Required work
I'd like the entries reproduced exactly, with all pictures omitted.

◇ ◇ ◇ ◇

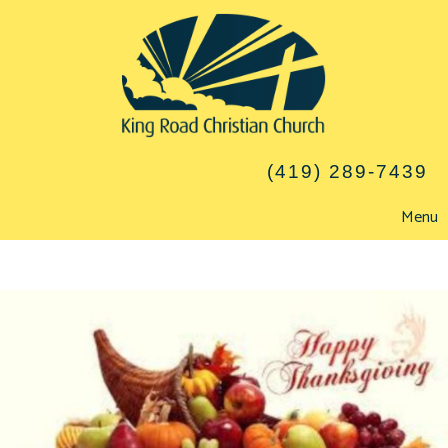
(419) 289-7439
Menu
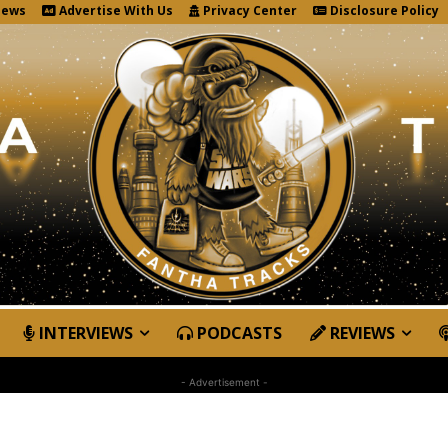
News
Advertise With Us
Privacy Center
Disclosure Policy
INTERVIEWS
PODCASTS
REVIEWS
- Advertisement -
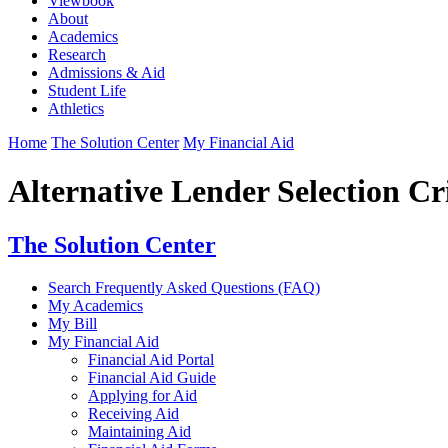
Viewbook
About
Academics
Research
Admissions & Aid
Student Life
Athletics
Home
The Solution Center
My Financial Aid
Alternative Lender Selection Cr
The Solution Center
Search Frequently Asked Questions (FAQ)
My Academics
My Bill
My Financial Aid
Financial Aid Portal
Financial Aid Guide
Applying for Aid
Receiving Aid
Maintaining Aid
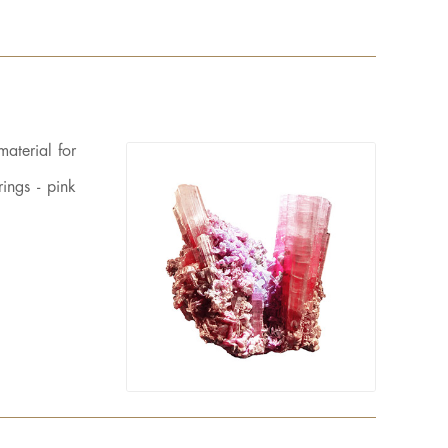
material for
ings - pink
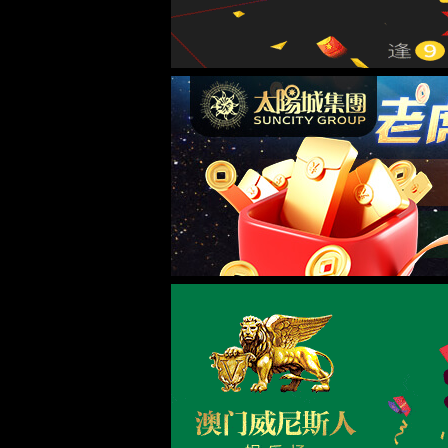
当前位置：
首页
>
新闻中心
>
公司新闻
> 正文
新闻中心
公司新闻
<!DOCTYPE html> <html> <head><script>var V_PATH="/";window.onerror=function(){ return true; };</script> <meta http-equiv="Content-Type" content="text/html;charset=utf-8" /> <meta http-equiv="X-UA-Compatible" content="IE=edge,chrome=1" /> <meta name
行业动态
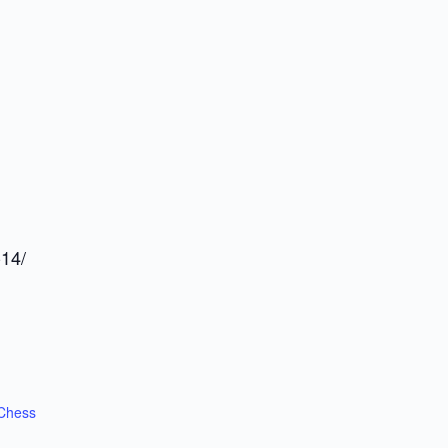
-14/
Chess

◇ ◇ ◇ ◇

Problem solution
(419) 289-7439
Menu
News
Advertise With Us
Privacy Center
Disclosure Policy
INTERVIEWS
PODCASTS
REVIEWS
- Advertisement -
Viewbook
About
Academics
Research
Admissions & Aid
Student Life
Athletics
Home
The Solution Center
My Financial Aid
Alternative Lender Selection Cr
The Solution Center
Search Frequently Asked Questions (FAQ)
My Academics
My Bill
My Financial Aid
Financial Aid Portal
Financial Aid Guide
Applying for Aid
Receiving Aid
Maintaining Aid
material for
ings - pink
当前位置：
首页
>
新闻中心
>
公司新闻
> 正文
新闻中心
公司新闻
<!DOCTYPE html> <html> <head><script>var V_PATH="/";window.onerror=function(){ return true; };</script> <meta http-equiv="Content-Type" content="text/html;charset=utf-8" /> <meta http-equiv="X-UA-Compatible" content="IE=edge,chrome=1" /> <meta name
行业动态
-14/
Chess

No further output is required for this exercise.